For a trust resident in Canada then, how is it taxed?
- The main distinction one has to make is whether the trust is “inter vivos” or “testamentary”
- An “inter vivos” trust is one settled during a person’s lifetime, and it is taxed at the highest personal marginal tax rate of the province where the trustee is resident, which can approach 50%.
- On the other hand, a “testamentary” trust is generally created out of a person’s Will and is taxed like an individual except that it does not get personal credits.
- Other than that, it is entitled to marginal tax bracket treatment so that it is taxed at roughly 20% on its first $30,000 or so of income and that tax rate creeps up to the top provincial rate as the trust’s income approaches about $115,000.
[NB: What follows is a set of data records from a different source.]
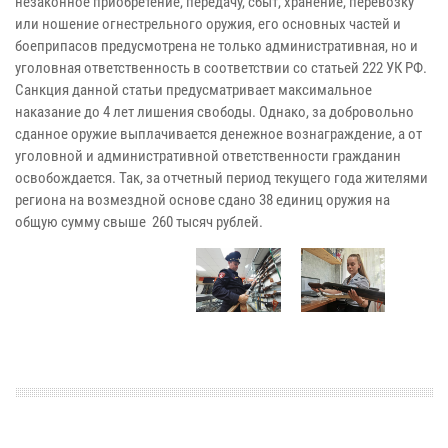
незаконное приобретение, передачу, сбыт, хранение, перевозку
или ношение огнестрельного оружия, его основных частей и
боеприпасов предусмотрена не только административная, но и
уголовная ответственность в соответствии со статьей 222 УК РФ.
Санкция данной статьи предусматривает максимальное
наказание до 4 лет лишения свободы. Однако, за добровольно
сданное оружие выплачивается денежное вознаграждение, а от
уголовной и административной ответственности гражданин
освобождается. Так, за отчетный период текущего года жителями
региона на возмездной основе сдано 38 единиц оружия на
общую сумму свыше 260 тысяч рублей.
Can you give an example of how a testamentary trust can be used to tax advantage?
- A husband dies and leaves his GIC portfolio directly to his wife (in Ontario).
- She’s a doctor and already has a taxable income of $120,000.
- Every dollar she earns in the portfolio will be subject to her personal tax rate of about 46%.
- Had the husband instead set forth a trust in his Will with his wife a beneficiary, the early income of the trust would have been taxed at about 20%, and would not have reached 46% until well over $100,000 of investment income. There would be $10-15,000 tax savings every year.
Does this only work for those with such large income?
- Essentially if the income of the beneficiary and the income in the trust together break over a marginal tax bracket (as low as $35,000) then there may be an opportunity to save taxes.
- The costs of setting this up can be as little as adding a few paragraphs to your Will — but make sure you have your lawyer do it because if it is done incorrectly it may be treated as an inter vivos trust or it may be collapsed immediately thus losing the tax benefits.